> Instructions for the task: Report, as a single number, how many lines of the records contain the word "bisa".

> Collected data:

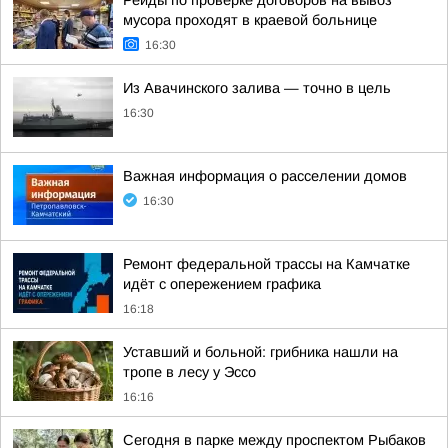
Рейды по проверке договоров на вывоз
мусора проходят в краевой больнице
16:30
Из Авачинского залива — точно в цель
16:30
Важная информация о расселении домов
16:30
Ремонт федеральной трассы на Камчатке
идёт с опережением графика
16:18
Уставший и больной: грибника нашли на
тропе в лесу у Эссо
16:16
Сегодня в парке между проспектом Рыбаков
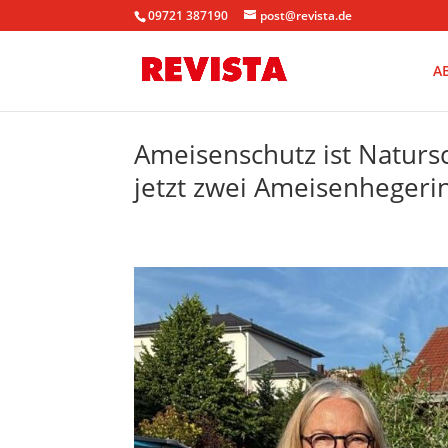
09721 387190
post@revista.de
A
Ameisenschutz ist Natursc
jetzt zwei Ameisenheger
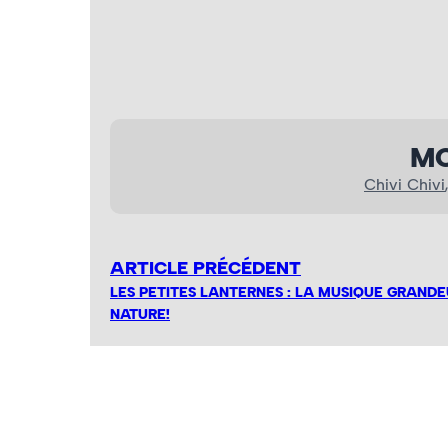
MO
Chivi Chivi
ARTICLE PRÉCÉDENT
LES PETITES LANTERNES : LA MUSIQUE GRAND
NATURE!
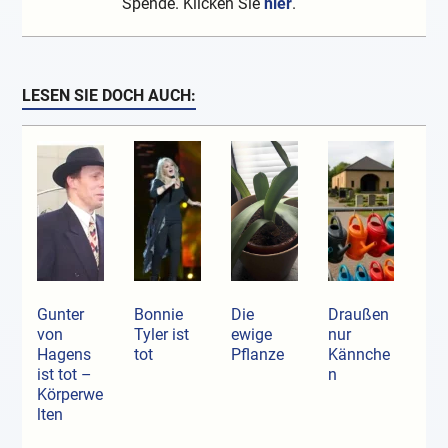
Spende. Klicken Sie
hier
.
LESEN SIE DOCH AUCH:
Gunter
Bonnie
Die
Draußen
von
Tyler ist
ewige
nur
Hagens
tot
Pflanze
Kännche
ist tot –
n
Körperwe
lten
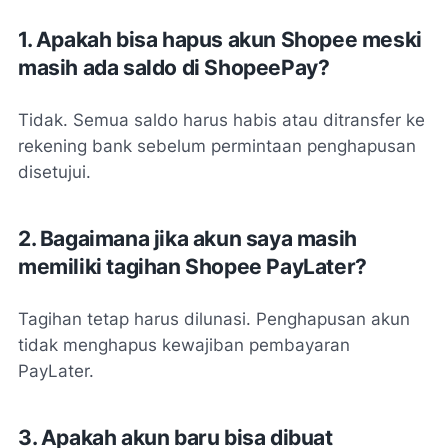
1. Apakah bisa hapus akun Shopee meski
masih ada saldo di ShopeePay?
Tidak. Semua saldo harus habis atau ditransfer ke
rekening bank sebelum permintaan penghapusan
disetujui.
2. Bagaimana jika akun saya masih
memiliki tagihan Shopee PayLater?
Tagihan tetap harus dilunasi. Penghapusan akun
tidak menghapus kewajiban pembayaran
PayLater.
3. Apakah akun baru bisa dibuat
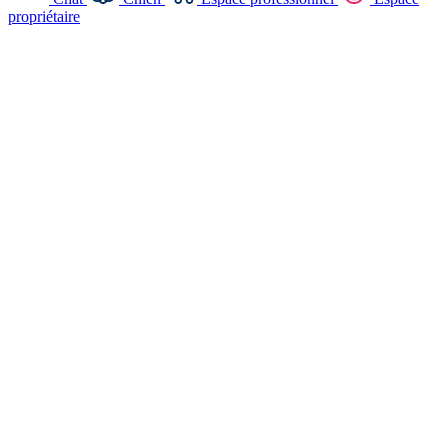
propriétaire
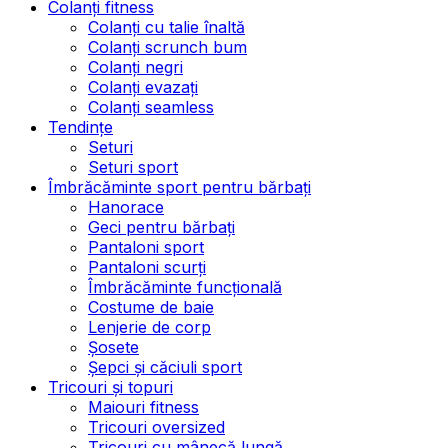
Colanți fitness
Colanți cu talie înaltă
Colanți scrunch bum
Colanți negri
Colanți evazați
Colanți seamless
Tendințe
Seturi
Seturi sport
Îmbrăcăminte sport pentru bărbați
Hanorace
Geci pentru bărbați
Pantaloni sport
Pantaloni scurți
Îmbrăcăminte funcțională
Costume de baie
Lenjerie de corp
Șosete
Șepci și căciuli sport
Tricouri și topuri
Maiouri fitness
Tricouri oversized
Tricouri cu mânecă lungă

> Finished task: 2